Il y a donc lieu d’écarter comme non fondé le grief de l’appelante visant l’appréciation globale des prêts litigieux effectuée par les premiers juges.
Par conséquent, ce premier volet de l’appel n’est pas fondé et le jugement entrepris est à confirmer en ce volet.
Dès lors, il convient d’examiner le deuxième volet de l’appel, relatif à l’existence d’un établissement stable de l’appelante en Malaisie.
II.
Quant à l’existence d’un établissement stable en Malaisie Arguments des parties Selon l’appelante, le tribunal aurait fait une appréciation erronée des faits tendant à démontrer l’existence de sa succursale en Malaisie, notamment quant à la fixité de la succursale et à la valeur à donner à la confirmation de l’existence de la succursale par les autorités fiscales malaisiennes.
Quant à la fixité de la succursale, l’appelante explique que l’étendue des activités du Groupe serait telle que ce dernier posséderait « tout ou partie » des trois tours dénommées « (A) » à …. Il serait donc « tout à fait concevable » que le bureau alloué à la succursale change d’une tour à une autre en fonction des besoins opérationnels, en termes de surface de bureaux, des entités du Groupe.
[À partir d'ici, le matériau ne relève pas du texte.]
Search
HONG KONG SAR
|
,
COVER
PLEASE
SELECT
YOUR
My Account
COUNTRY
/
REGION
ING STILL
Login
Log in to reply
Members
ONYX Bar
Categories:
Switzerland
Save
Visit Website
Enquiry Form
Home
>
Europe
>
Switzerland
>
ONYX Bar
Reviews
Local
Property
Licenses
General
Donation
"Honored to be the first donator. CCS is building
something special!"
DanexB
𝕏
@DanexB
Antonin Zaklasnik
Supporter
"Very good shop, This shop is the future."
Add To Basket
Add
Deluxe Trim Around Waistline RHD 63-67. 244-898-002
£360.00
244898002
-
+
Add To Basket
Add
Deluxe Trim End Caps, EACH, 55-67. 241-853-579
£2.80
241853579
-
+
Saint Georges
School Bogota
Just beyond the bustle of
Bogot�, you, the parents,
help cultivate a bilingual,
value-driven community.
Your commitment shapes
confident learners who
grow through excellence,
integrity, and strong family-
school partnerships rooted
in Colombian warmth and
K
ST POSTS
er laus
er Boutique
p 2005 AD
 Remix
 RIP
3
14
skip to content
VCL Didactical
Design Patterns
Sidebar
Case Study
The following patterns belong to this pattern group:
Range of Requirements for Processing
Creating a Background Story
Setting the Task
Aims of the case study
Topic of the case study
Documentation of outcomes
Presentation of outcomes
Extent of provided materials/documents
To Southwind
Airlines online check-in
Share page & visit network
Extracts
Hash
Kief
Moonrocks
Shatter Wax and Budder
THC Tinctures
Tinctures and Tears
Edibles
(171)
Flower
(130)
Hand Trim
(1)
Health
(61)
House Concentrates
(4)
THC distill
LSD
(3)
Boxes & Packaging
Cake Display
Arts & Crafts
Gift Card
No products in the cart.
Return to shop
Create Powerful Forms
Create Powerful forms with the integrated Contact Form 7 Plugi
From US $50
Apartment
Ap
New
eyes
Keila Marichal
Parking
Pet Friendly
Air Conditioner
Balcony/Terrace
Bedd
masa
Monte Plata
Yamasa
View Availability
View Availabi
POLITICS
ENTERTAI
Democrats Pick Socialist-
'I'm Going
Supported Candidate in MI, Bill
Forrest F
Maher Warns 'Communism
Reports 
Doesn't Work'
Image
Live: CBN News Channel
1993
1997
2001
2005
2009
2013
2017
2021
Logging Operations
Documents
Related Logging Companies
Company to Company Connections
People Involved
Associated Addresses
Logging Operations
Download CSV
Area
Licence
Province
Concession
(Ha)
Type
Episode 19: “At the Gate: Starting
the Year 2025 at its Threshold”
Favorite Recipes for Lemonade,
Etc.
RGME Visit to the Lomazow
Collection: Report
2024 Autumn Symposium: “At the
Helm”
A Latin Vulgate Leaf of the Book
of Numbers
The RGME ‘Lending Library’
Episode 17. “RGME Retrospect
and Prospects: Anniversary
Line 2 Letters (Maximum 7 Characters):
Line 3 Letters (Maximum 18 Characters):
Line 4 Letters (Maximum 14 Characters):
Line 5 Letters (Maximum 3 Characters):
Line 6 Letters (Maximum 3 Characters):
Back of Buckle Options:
A cet égard, le plan de coupe de … de la « … » transmis au directeur à sa demande serait cohérent avec « l’état des choses actuel » et avec l’adresse de facturation figurant dans le formulaire d’ouverture du compte bancaire de la succursale.
Les trois tours susmentionnées devraient être considérées comme étant un site unique, l’appelante insistant encore sur le « commentaire sur la convention modèle de l’OCDE » en vertu duquel la fixité d’un établissement stable pourrait « se concevoir à partir du moment où l’activité est réalisée sur un site précis endéans lequel l’activité peut être exercée à certains endroits ».
Ce serait donc de façon erronée que le tribunal a conclu à l’absence de locaux fixes de la succursale au sens de la Convention entre le Gouvernement du Grand-Duché de Luxembourg et le Gouvernement de la Malaisie tendant à éviter les doubles impositions et à prévenir la fraude fiscale en matière d'impôts sur le revenu et sur la fortune et du Protocole y relatif, signée le 21 novembre 2002, ci-après la « Convention », alors même que l’adresse de la succursale serait clairement identifiée.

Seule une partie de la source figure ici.